Policies and Important Information#

Students enrolled in this course are strongly encouraged to attend all classes.

Code of conduct#

Everyone in this course is responsible for:

  • Promoting an inclusive, collaborative learning environment.
  • Taking action when others do not.

We reject behaviour that strays into harassment, no matter how mild. Harassment refers to offensive verbal or written comments in reference to gender, sexual orientation, disability, physical appearance, race, or religion; sexual images in public spaces; deliberate intimidation, stalking, following, harassing photography or recording, sustained disruption of class meetings, inappropriate physical contact, and unwelcome sexual attention.

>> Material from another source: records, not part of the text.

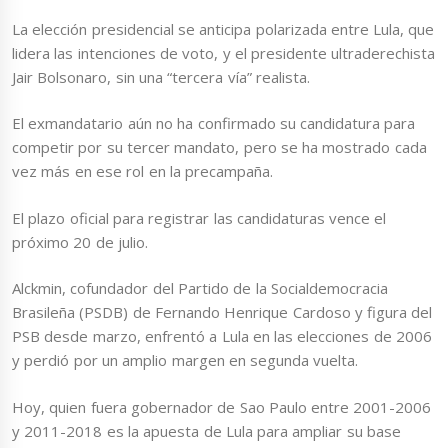
La elección presidencial se anticipa polarizada entre Lula, que
lidera las intenciones de voto, y el presidente ultraderechista
Jair Bolsonaro, sin una “tercera vía” realista.
El exmandatario aún no ha confirmado su candidatura para
competir por su tercer mandato, pero se ha mostrado cada
vez más en ese rol en la precampaña.
El plazo oficial para registrar las candidaturas vence el
próximo 20 de julio.
Alckmin, cofundador del Partido de la Socialdemocracia
Brasileña (PSDB) de Fernando Henrique Cardoso y figura del
PSB desde marzo, enfrentó a Lula en las elecciones de 2006
y perdió por un amplio margen en segunda vuelta.
Hoy, quien fuera gobernador de Sao Paulo entre 2001-2006
y 2011-2018 es la apuesta de Lula para ampliar su base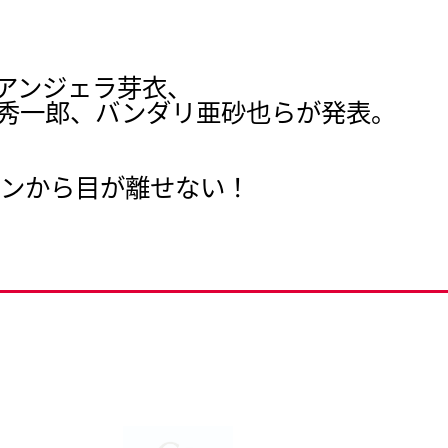
、アンジェラ芽衣、
藤秀一郎、バンダリ亜砂也らが発表。
ョンから目が離せない！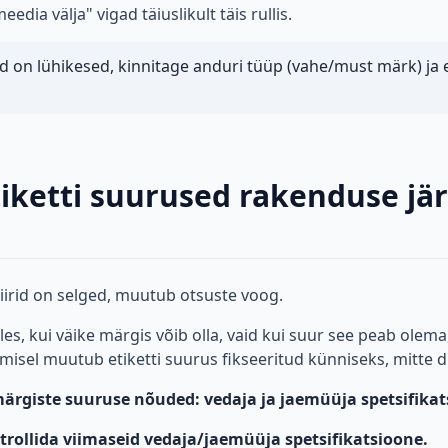
eedia välja" vigad täiuslikult täis rullis.
 on lühikesed, kinnitage anduri tüüp (vahe/must märk) ja 
tiketti suurused rakenduse jä
piirid on selged, muutub otsuste voog.
es, kui väike märgis võib olla, vaid kui suur see peab olema
amisel muutub etiketti suurus fikseeritud künniseks, mitte di
märgiste suuruse nõuded: vedaja ja jaemüüja spetsifikat
trollida viimaseid vedaja/jaemüüja spetsifikatsioone.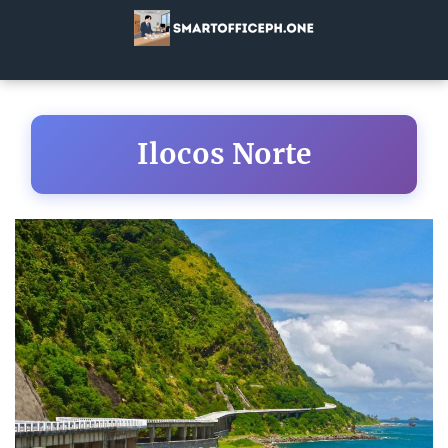
Ilocos Norte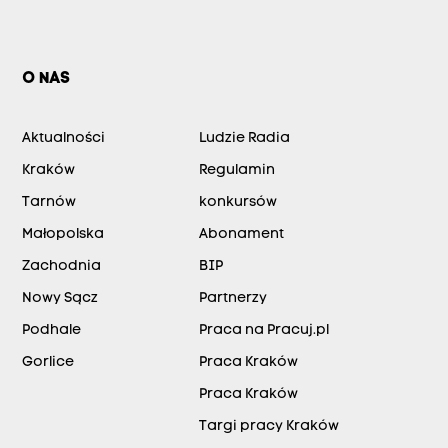
O NAS
Aktualności
Ludzie Radia
Kraków
Regulamin
Tarnów
konkursów
Małopolska
Abonament
Zachodnia
BIP
Nowy Sącz
Partnerzy
Podhale
Praca na Pracuj.pl
Gorlice
Praca Kraków
Praca Kraków
Targi pracy Kraków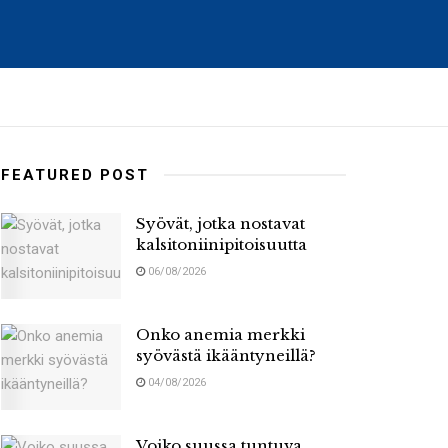
FEATURED POST
Syövät, jotka nostavat
kalsitoniinipitoisuutta
06/08/2026
Onko anemia merkki
syövästä ikääntyneillä?
04/08/2026
Voiko suussa tuntuva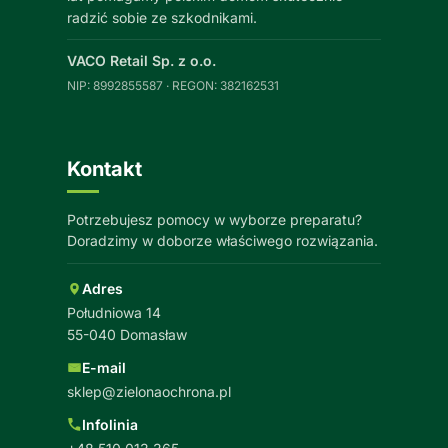
radzić sobie ze szkodnikami.
VACO Retail Sp. z o.o.
NIP: 8992855587 · REGON: 382162531
Kontakt
Potrzebujesz pomocy w wyborze preparatu?
Doradzimy w doborze właściwego rozwiązania.
Adres
Południowa 14
55-040 Domasław
E-mail
sklep@zielonaochrona.pl
Infolinia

If you feel someone is violating these principles (for example, with a joke that could be interpreted as sexist, racist, or exclusionary), it is your responsibility to speak up! If the behaviour persists, send a private message to your course convener to explain the situation. We will preserve your anonymity.

(Developed from the Code of Conducts of COMP1720 and COMP1110. These codes of conducts — and hence also this one — are based on a code of conduct developed by Evan Peck of Bucknell University. Portions of this code of conduct are adapted from Dr. Lorena A. Barba)

Credit Value and Mode of Instructions#

6 units corresponds to an average of 130 hours of work; that is about 11 hours per week. This includes time spent in scheduled classes and self-directed study time. (policy)

Deferred and Supplementary Exam#

Deferred exams will only be awarded in well-justified cases, in accordance with School policy, not as a second chance for poor performance. In particular, it is unlikely that a supplementary will be awarded to students who have actually sat the proper exam.

Supplementary exams will be held for students who achieved a mark of 45-50, or for those students who failed the hurdle in the exam, in accordance with School policy.

Academic Honesty and Plagiarism#

ANU has an ongoing commitment to fostering a culture of learning informed by academic integrity. All ANU staff and students have a responsibility to adhere to this principle of academic integrity. Plagiarism undermines academic integrity and is not tolerated at ANU, no matter how mild. Plagiarism at ANU is defined as using the words or ideas of others and passing them off as your own. If you have not read the

Academic Integrity Rule 2021

please do as soon as possible.

There are several different aspects to academic integrity, and several different types of academic misconduct. In this course all the ANU academic integrity rules apply.

All your submitted work is assumed to be entirely your own work. Besides forbidding any direct copies, this also means that no part of your submission is inspired by, based on or a re-formulation of work by somebody else. If your work has been inspired by something else (e.g. a classmate, or something you found on the web) you must indicate this in the assignment. You are expected to be able to explain and defend any submitted assessment item. The course convener can conduct or initiate an additional interview about any submitted assessment item for any student. If there is a significant discrepancy between the two forms of assessment (e.g., if you clearly don’t understand the code that you submitted) it will be automatically treated as a case of suspected academic misconduct.

If you break any of these rules, it’s very likely you will get caught—we’re pretty good at finding this stuff out. The consequences of plagiarism are much worse than a bad mark on an assignment. Please help to make this a course which focuses entirely on the learning process and not on detecting misconduct.

For more information see the section on academic integrity in the FAQ.

Assessment Criteria#

5 Assignments: primarily for feedback on your progress

Final Exam: most likely oral (30min); if held in written form 2h

Final Mark: determined by the marks of the assignments (together 35%) and the final examp (65%)

Hurdle: A minimum 40% is required in the final exam

Relation with Other Courses#

Equivalent: COMP3610 and COMP6361


  • COMP3610: To enrol in this course you must have successfully completed COMP2100 and COMP1600
  • COMP6361: To enrol in this course you must have successfully completed COMP6710 and COMP6260; or be enrolled in Master of Computing (Advanced)

Continual Course Improvements#

Student feedback on this course, and on the lecturing in this course, will be gathered via questionnaires held at or after the end of the course. Student feedback is taken seriously, and continual improvements are made to the course based in part on this feedback.